Desde el ecologismo llevamos casi medio siglo insistiendo en que la protección del medioambiente debe ser uno de los objetivos prioritarios de nuestra época, y que no hay posibilidad de vida buena generalizable sin reequilibrio ecosistémico. Desde los años setenta del siglo pasado el ecologismo y el ambientalismo han ido creciendo, y se han buscado sinergias con otros movimientos sociales y políticos que se sitúan del lado de la justicia ético-social en un mundo globalizado. Pero en este lapso de tiempo, ha crecido mucho más la devastación de los ecosistemas naturales y el expolio de sus recursos, así como las desigualdades entre los pueblos y en el reparto de la riqueza. Hasta el punto en que actualmente nos enfrentamos a la urgencia de unos cambios que, de no producirse, nos llevarán directamente a un colapso civilizatorio.

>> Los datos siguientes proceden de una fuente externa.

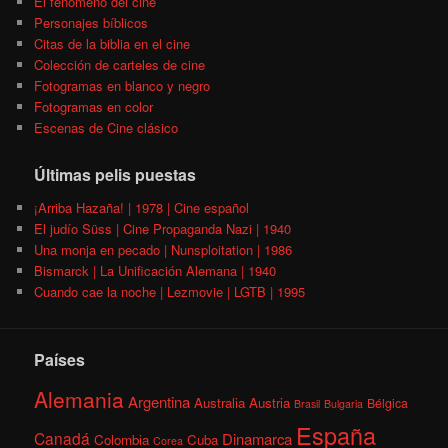
El fenómeno del cine
Personajes bíblicos
Citas de la biblia en el cine
Colección de carteles de cine
Fotogramas en blanco y negro
Fotogramas en color
Escenas de Cine clásico
Últimas pelis puestas
¡Arriba Hazaña! | 1978 | Cine español
El judío Süss | Cine Propaganda Nazi | 1940
Una monja en pecado | Nunsploitation | 1986
Bismarck | La Unificación Alemana | 1940
Cuando cae la noche | Lezmovie | LGTB | 1995
Países
Alemania
Argentina
Australia
Austria
Bélgica
Brasil
Bulgaria
España
Canadá
Dinamarca
Colombia
Cuba
Corea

Sin embargo debemos reconocer que hasta ahora no hemos conseguido modificar el rumbo. Ante ello nos preguntamos: ¿por qué lo más necesario no enraíza apenas, y mucho menos lo suficiente como para ser eficaz? Vamos a intentar apuntar brevemente las principales causas de esta dificultad. En primer lugar nos enfrentamos a tres poderosos factores que distorsionan el modo en que afrontamos nuestra realidad: la ocultación, el engaño y el autoengaño. Las instituciones, las empresas y los medios de comunicación dominantes se esfuerzan enormemente por ocultar las verdaderas causas del deterioro ecológico y social, a la vez que nos engañan con la esperanza ficticia de la recuperación del crecimiento económico (que finalmente siempre se volverá contra nosotros por no atender a los límites de la biosfera).